Thanks to various interaction opportunities, users enjoy wide-ranging options to freely design their own analysis paths. The cockpit supports monitoring of key indicators and can be used to identify problems, track measures or for supervision of successful strategy implementation. Decision-makers can gain a better understanding of opportunities and risks, assess alternative decisions, and dialogue with one another across the whole company. What is more, the content of the cockpit can be used as a basis for both internal and external communication activities.

 

Advantages of Digital Reporting

Digitalization enables us to break with traditional print and PDF formats and open ourselves to interactive formats of reporting. Unlike print reports, which give a snapshot of sustainability-related information, digital reports can be continually updated. Extensive detailed information can be prepared for particular target groups.

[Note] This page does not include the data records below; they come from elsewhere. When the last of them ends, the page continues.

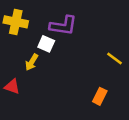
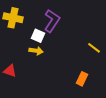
purple L-shape: (63, 26) -> (52, 21), turned -65
yellow arrow: (32, 62) -> (36, 51), moved, turned -112

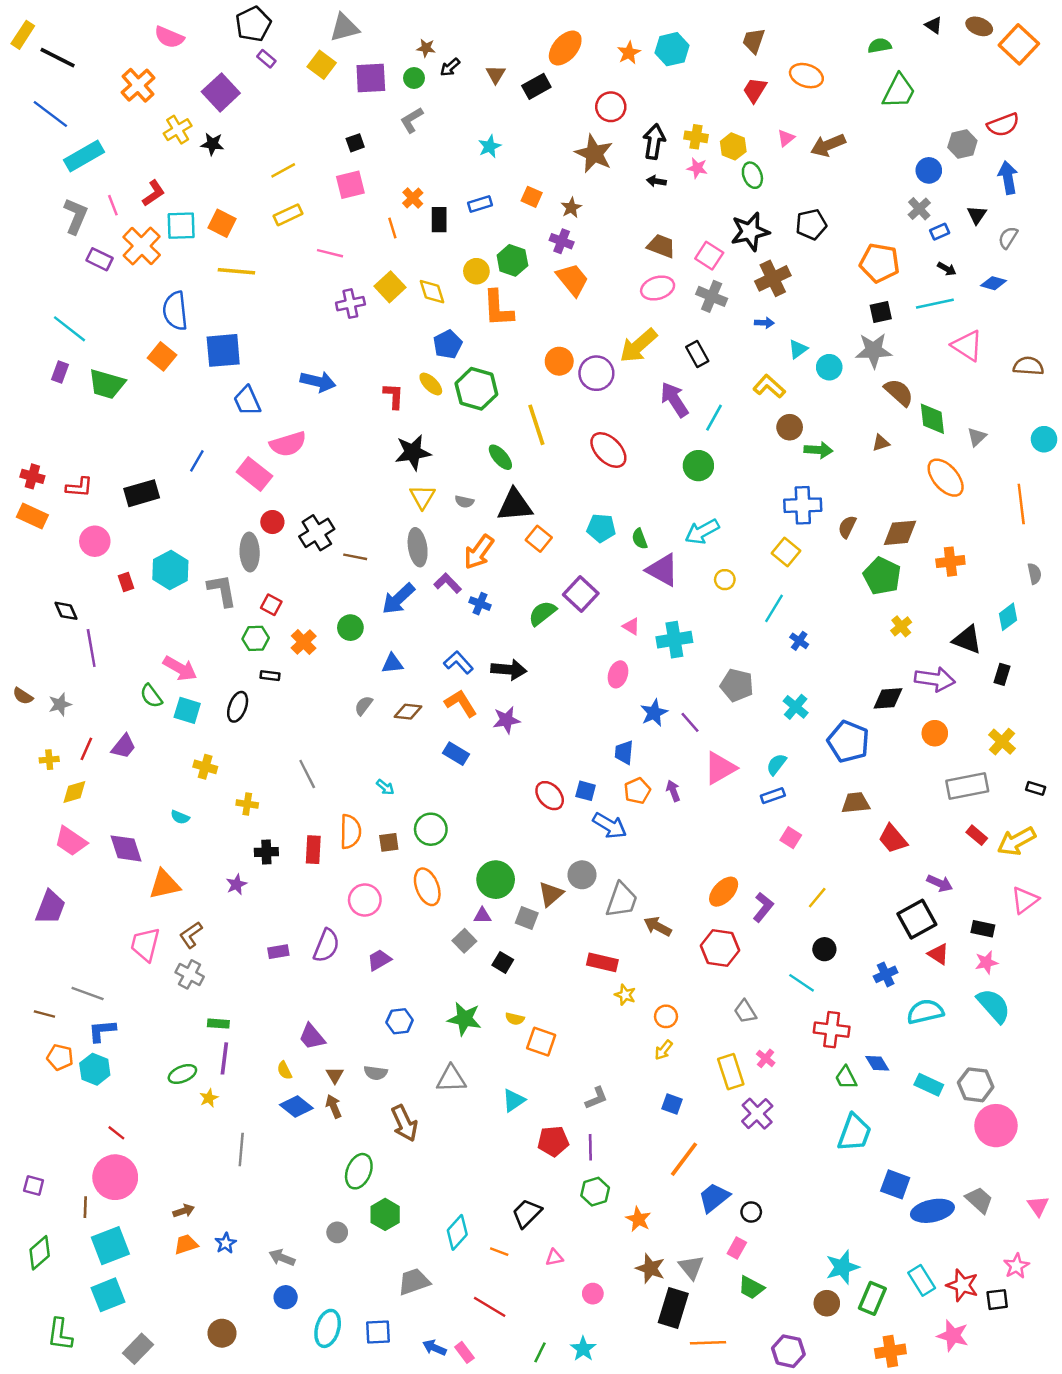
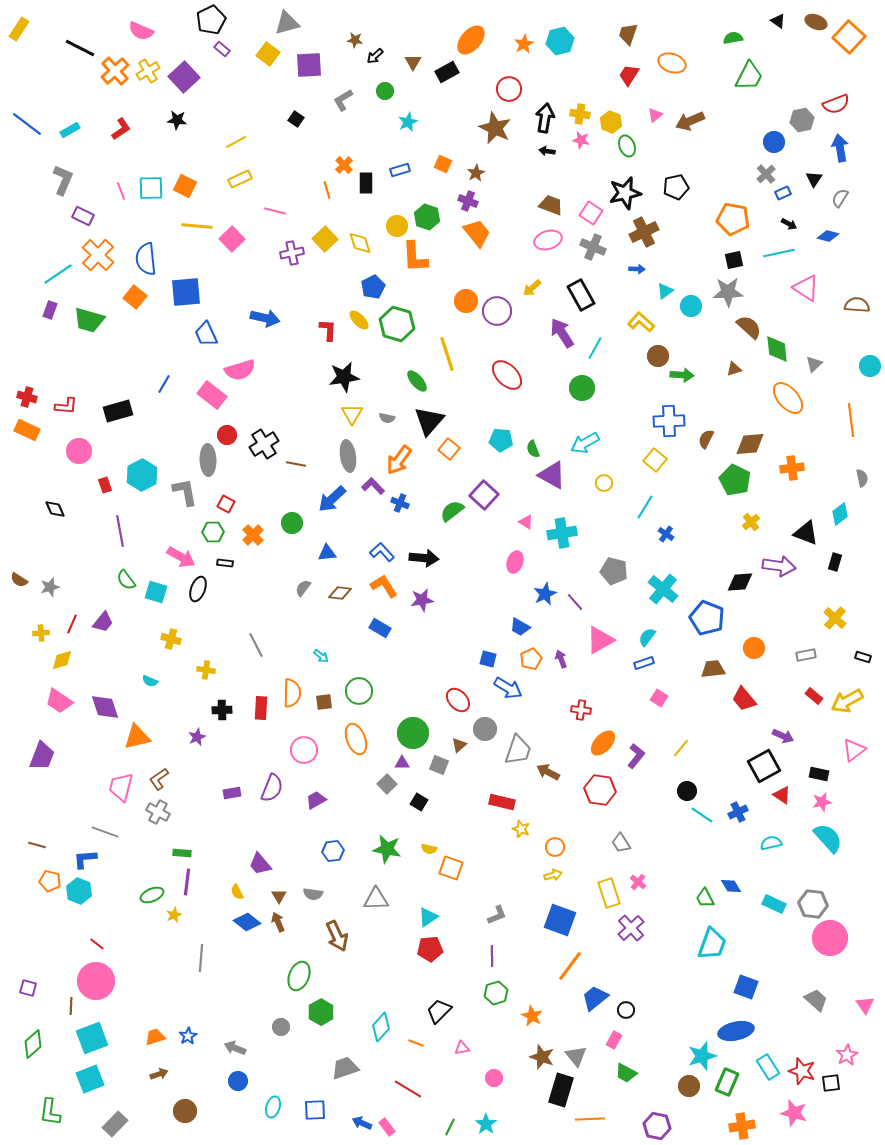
black line: (58, 58) -> (80, 48), moved
green circle: (414, 78) -> (385, 91), moved
blue line: (50, 114) -> (27, 124), moved
yellow cross: (178, 130) -> (148, 71), moved
black square: (355, 143) -> (296, 119), turned -35
cyan rectangle: (84, 156) -> (70, 130), size x0.6
pink square: (350, 185) -> (232, 239), moved, turned -30
red L-shape: (154, 193) -> (121, 129), moved
pink line: (113, 205) -> (121, 191), moved
orange cross: (142, 246) -> (98, 255), moved
cyan line: (70, 329) -> (58, 274), turned -72
yellow arrow: (638, 346) -> (532, 288), size x0.6
black rectangle: (697, 354) -> (581, 295), size x1.4
black triangle: (515, 505) -> (429, 421), turned -44
purple line: (91, 648) -> (120, 531), moved
pink arrow: (180, 668) -> (181, 557), moved
cyan cross: (796, 707) -> (663, 589), size x1.4
orange circle: (935, 733) -> (754, 648), moved
blue trapezoid: (624, 752) -> (520, 627), turned -65
gray rectangle: (967, 786) -> (806, 655), size x0.6
red ellipse: (550, 796) -> (458, 700), moved
brown triangle: (551, 894) -> (459, 745), size x0.7
cyan line: (802, 983) -> (702, 815), moved
gray line: (88, 994) -> (105, 832), moved
cyan semicircle: (925, 1012) -> (771, 843), size x0.7
red cross: (832, 1030) -> (581, 710), moved, size x0.7
yellow arrow: (664, 1050) -> (553, 875), turned -144
blue square: (672, 1104) -> (560, 920), size x1.8
red pentagon: (553, 1141) -> (430, 949), moved
brown arrow: (184, 1211) -> (159, 1074), moved
blue ellipse: (932, 1211) -> (736, 1031), moved
cyan ellipse: (328, 1328) -> (273, 1107), size x0.7

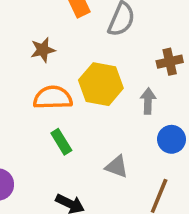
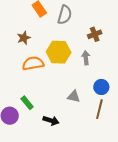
blue circle: (171, 139) -> (101, 87), moved
green rectangle: (61, 142) -> (27, 103), moved

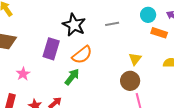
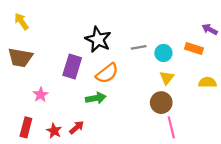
cyan circle: (148, 15) -> (163, 53), moved
gray line: (112, 24) -> (139, 47), moved
green arrow: (72, 77) -> (96, 98), turned 42

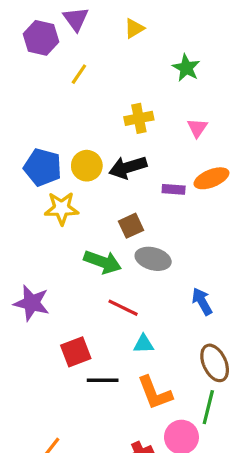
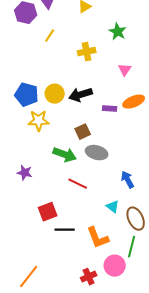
yellow cross: (139, 118) -> (87, 52), moved
purple star: (32, 303) -> (25, 173), moved, size x0.7
cyan triangle: (144, 344) -> (113, 207), moved, turned 40

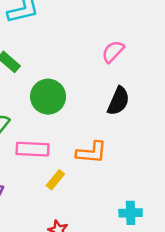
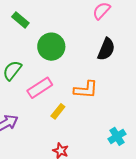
pink rectangle: (33, 149) -> (40, 88), turned -35
cyan cross: (131, 213) -> (117, 136), turned -30

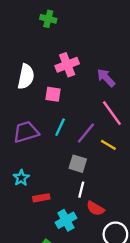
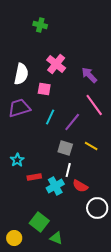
pink cross: (67, 65) -> (56, 64), turned -30
purple trapezoid: (26, 132) -> (19, 108), moved
yellow line: (108, 145) -> (91, 146), moved
cyan cross: (66, 220) -> (55, 186), moved

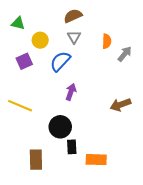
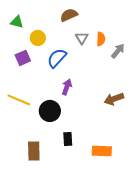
gray triangle: (74, 37) -> (82, 38), moved
black circle: (60, 127) -> (50, 111), moved
orange rectangle: (96, 160) -> (102, 151), moved

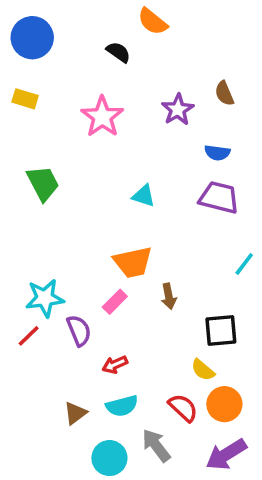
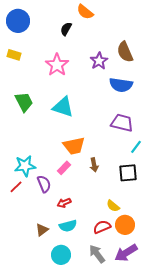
black semicircle: (118, 52) -> (66, 29), turned -96
brown semicircle: (224, 93) -> (125, 52), size x1.5
blue semicircle: (217, 153) -> (121, 85), size x1.6
cyan triangle: (144, 196) -> (63, 107), moved, size x1.6
purple trapezoid: (219, 198) -> (122, 123), moved
black square: (221, 330) -> (128, 173), moved
red semicircle: (183, 408) -> (102, 227), turned -66
gray arrow: (156, 445) -> (97, 254), moved

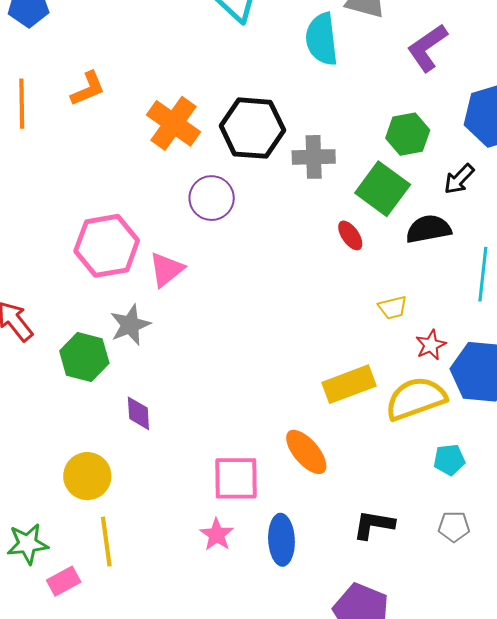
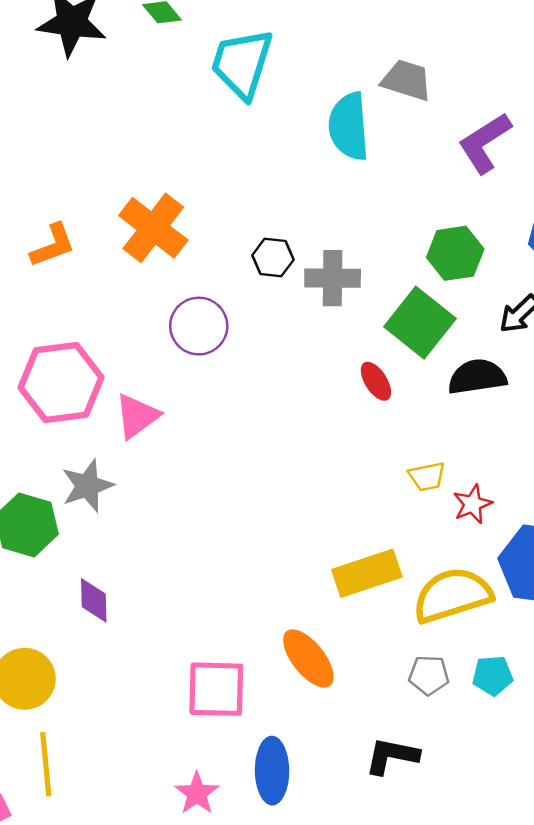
orange L-shape: (88, 89) -> (53, 245), moved
black hexagon: (252, 128) -> (273, 257), moved, size x0.5
red star: (431, 345) -> (473, 504), moved
gray pentagon: (454, 527) -> (429, 675), moved
pink star: (217, 535) -> (197, 793), moved

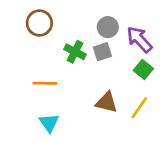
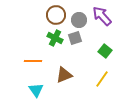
brown circle: (39, 23) -> (56, 15), moved
purple arrow: (139, 39) -> (102, 16), moved
brown triangle: (106, 102) -> (64, 75), moved, turned -36

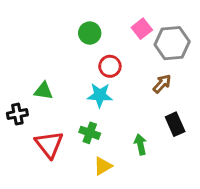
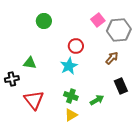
green circle: (90, 33) -> (44, 21), moved
cyan star: (100, 95) -> (69, 66), turned -30
green cross: (90, 133) -> (71, 96), moved
green arrow: (140, 144) -> (97, 100), turned 72

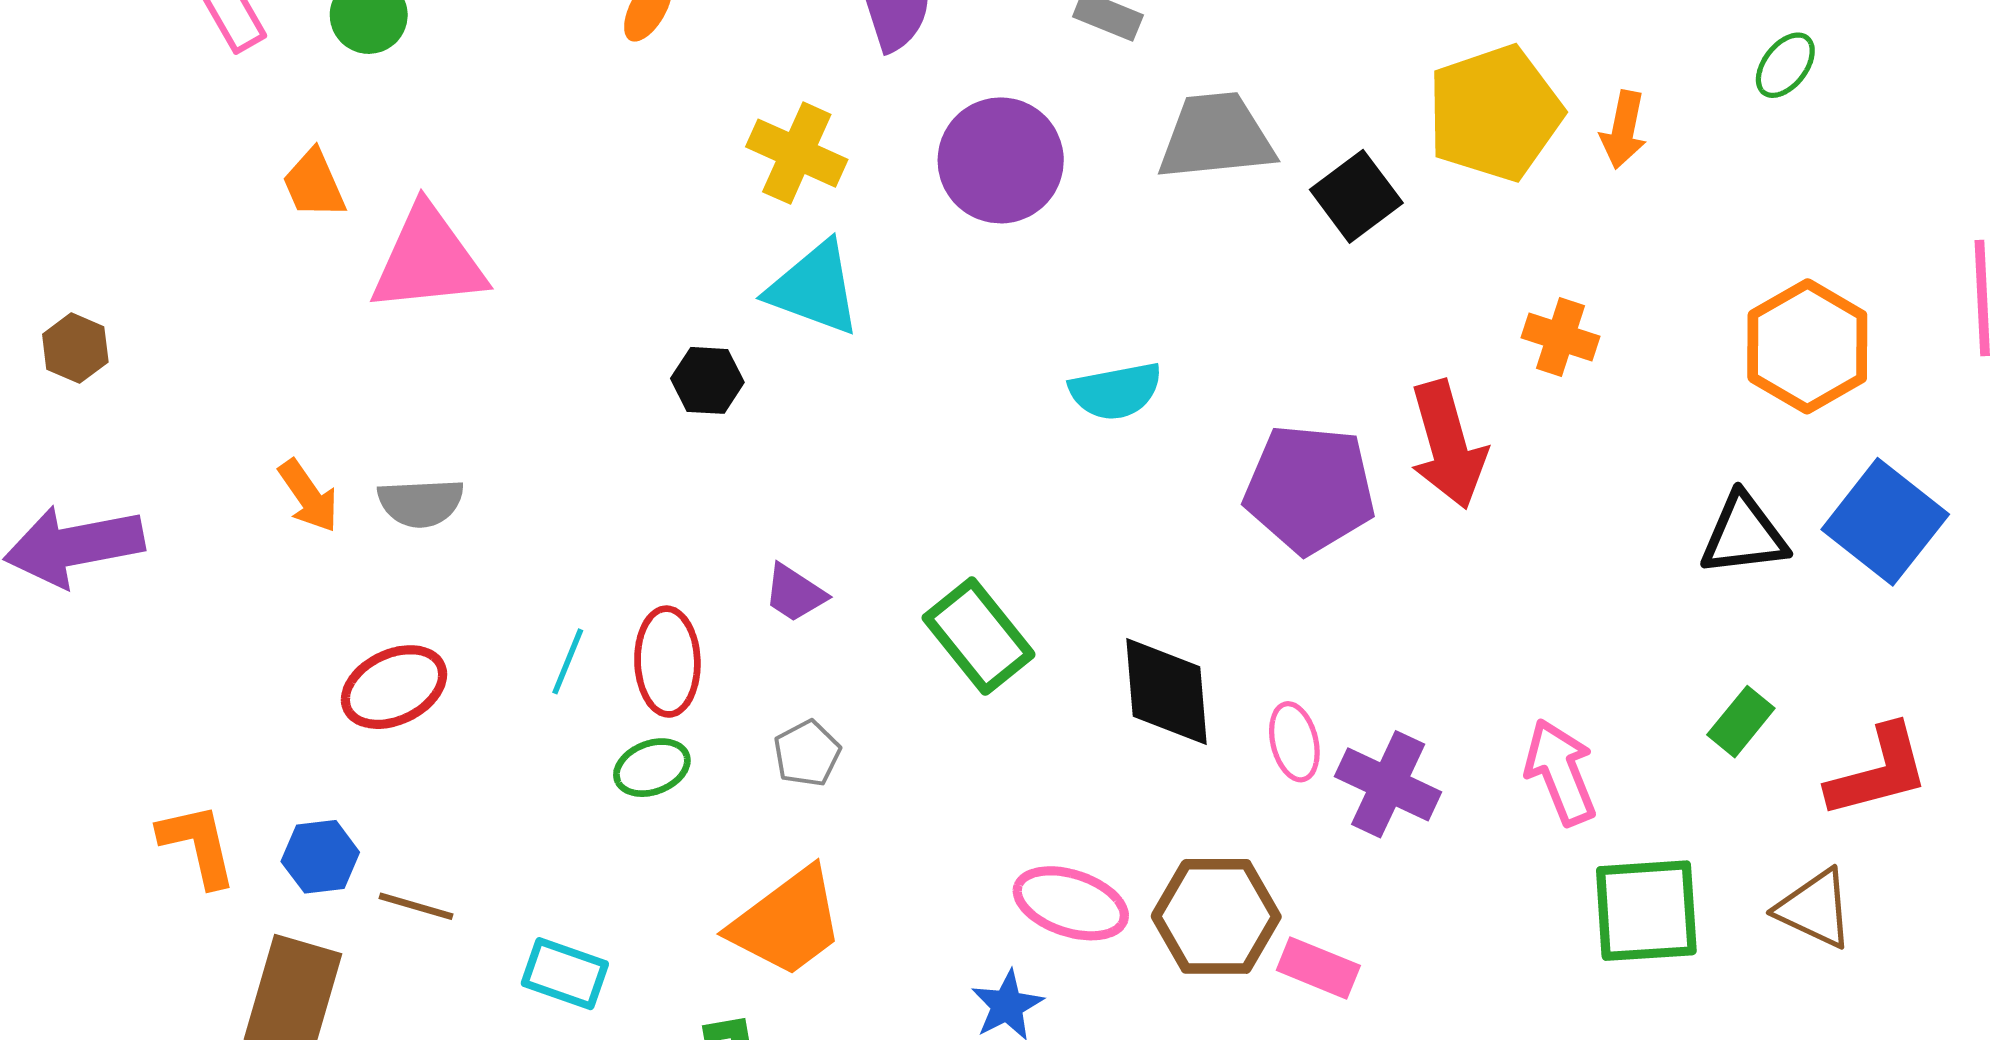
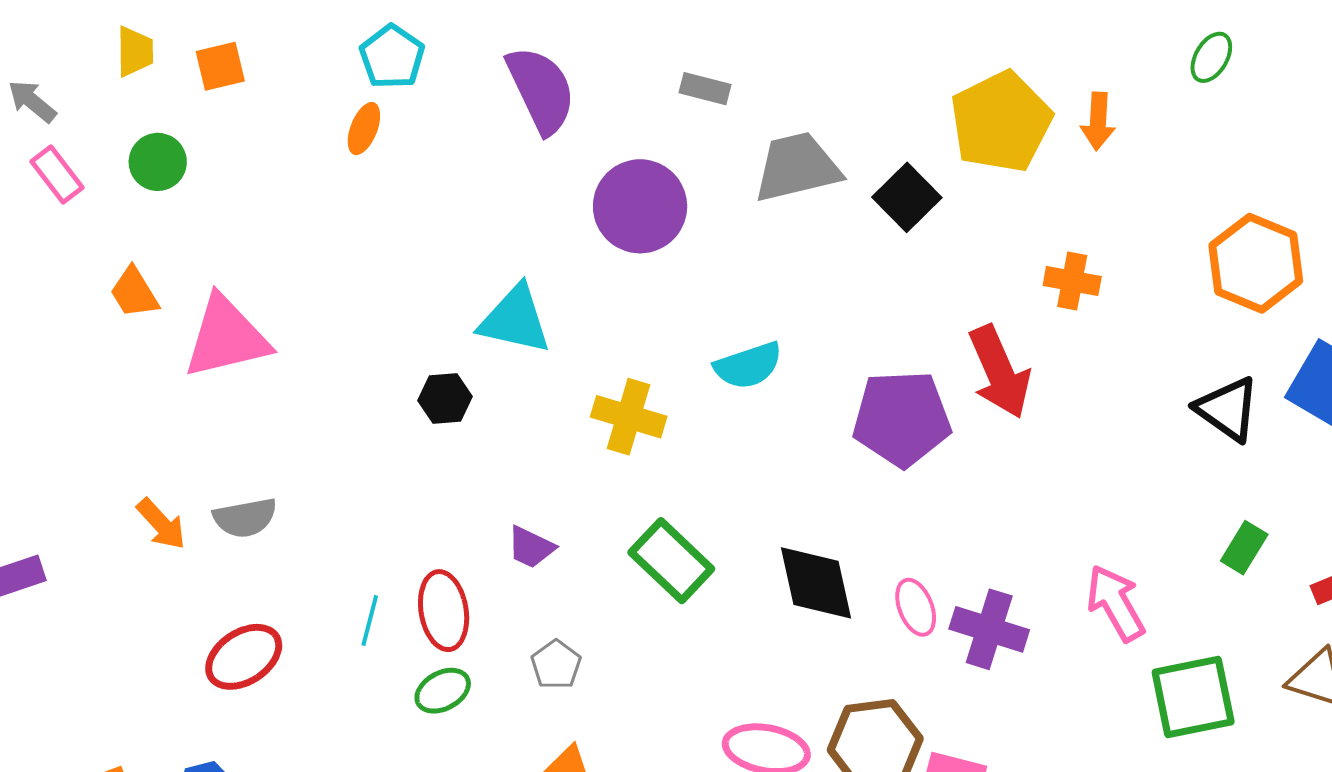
yellow cross: (797, 153) -> (629, 417), moved
black triangle: (1744, 535) -> (1228, 409), turned 50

Search and filter mechanisms allow users to rapidly search for and retrieve essential content. Moreover, digital reporting facilitates cross-references between the contents of reporting. Interdependencies can be presented in a clear and understandable manner. Interactive data analysis and visualization of a range of diagrams, portfolios and tables also enhance the communicative quality of the digital report.

 

Artificial Intelligence and Reporting

Artificial intelligence (AI) is steadily gaining in importance in both research and industry. Experts agree that artificial intelligence and machine learning will have a massive influence on company reporting. AI applications could be useful in the evaluation and visualization of data by pointing out important casaulities and optimizing repetitive processes like quality control. In the near future, new universal reporting standards will support automatic analysis regardless of language, company and industry sector.

Even so, AI-based reporting systems bring their own challenges, as they require a profound understanding of the data situation. Companies will have to build the skill sets needed. Experts agree that technology alone is not enough – solid background knowledge is still an essential.